In circuit shown in the picture below all impedances are known, when switch is off, current I1 is also known I1=20mA. The task is to find the same current when the switch is on. Impedances:
Z1=(20+j40) Ohms, Z2=(120-j80)Ohms, Z3=(80+j120)Ohms, Z4=(140-j180)Ohms, Z5=(100+j100)Ohms.


I've tried to solve it this way:

Since i know all impedances and i don't know the voltage on E1 and E4 and current of Ig5 i thought i should find Thevenin generator for the part of the circuit left from the Z2 (including the branch with Z2) when the switch is off(since then i know the current I1). Impedance of Thevenin generator is Zt=40(2-j)V now i ave circuit with Z1 and Zt in series and two voltage generators which can be replaced with one whose voltage is sum of their voltages. With known current it's easy to determine E(E=E1+Et) and i got E=2V. When the switch is on i have only Zt impedance left, and E which is now known value, so I1'=E/Zt=(100+j50)mA.

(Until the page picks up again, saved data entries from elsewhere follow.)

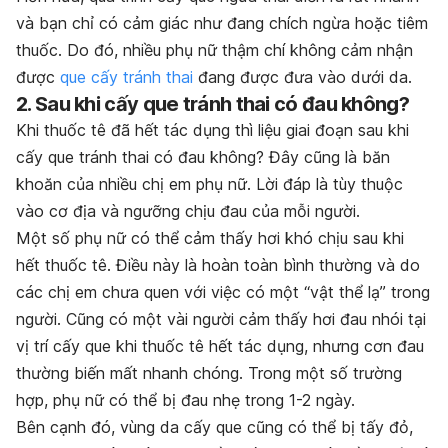
và bạn chỉ có cảm giác như đang chích ngừa hoặc tiêm
thuốc. Do đó, nhiều phụ nữ thậm chí không cảm nhận
được
que cấy tránh thai
đang được đưa vào dưới da.
2. Sau khi cấy que tránh thai có đau không?
Khi thuốc tê đã hết tác dụng thì liệu giai đoạn sau khi
cấy que tránh thai có đau không? Đây cũng là băn
khoăn của nhiều chị em phụ nữ. Lời đáp là tùy thuộc
vào cơ địa và ngưỡng chịu đau của mỗi người.
Một số phụ nữ có thể cảm thấy hơi khó chịu sau khi
hết thuốc tê. Điều này là hoàn toàn bình thường và do
các chị em chưa quen với việc có một “vật thể lạ” trong
người. Cũng có một vài người cảm thấy hơi đau nhói tại
vị trí cấy que khi thuốc tê hết tác dụng, nhưng cơn đau
thường biến mất nhanh chóng. Trong một số trường
hợp, phụ nữ có thể bị đau nhẹ trong 1-2 ngày.
Bên cạnh đó, vùng da cấy que cũng có thể bị tấy đỏ,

So, is this correct and is this valid approach, i mean am i missing something or making mistake somewhere? Any suggestion, advice or correction is welcome.

 

The problem with your approach is that I1 is the current flowing in Z1, but it is NOT the current flowing in Z2, nor is it the current flowing out of your Thevenin equivalent for the left hand side.

I don't follow where you get that Z1 and Zt would be in series or where your two voltage sources could be combined.

It would help a lot if you draw sketches of the transformations you are making instead of just trying to describe them in words.

 

The problem with your approach is that I1 is the current flowing in Z1, but it is NOT the current flowing in Z2, nor is it the current flowing out of your Thevenin equivalent for the left hand side.

I don't follow where you get that Z1 and Zt would be in series or where your two voltage sources could be combined.

It would help a lot if you draw sketches of the transformations you are making instead of just trying to describe them in words.

Ok, this is what i meant:

So thevenin generator includes all elements of the circuit except E1 and Z1 which means that circuit after implementing thevenin's theorem looks like this:

 

That helps a lot. From your verbal description it sounded like you were finding the Thevenin circuit for E1, Z1, and Z2 since you said that it was for the part of the circuit LEFT of (and including) Z2.

I'll try to look at it later. Got stuff I've got to do right now.

 

Cdummie, your approach seems valid, but I haven't checked the math on your actual answer.
Regards

 

Cdummie, your approach seems valid, but I haven't checked the math on your actual answer.
Regards

Thank you, that's what i needed to know, even if i made some math mistakes they can be fixed, more important thing is that approach is good, thanks again!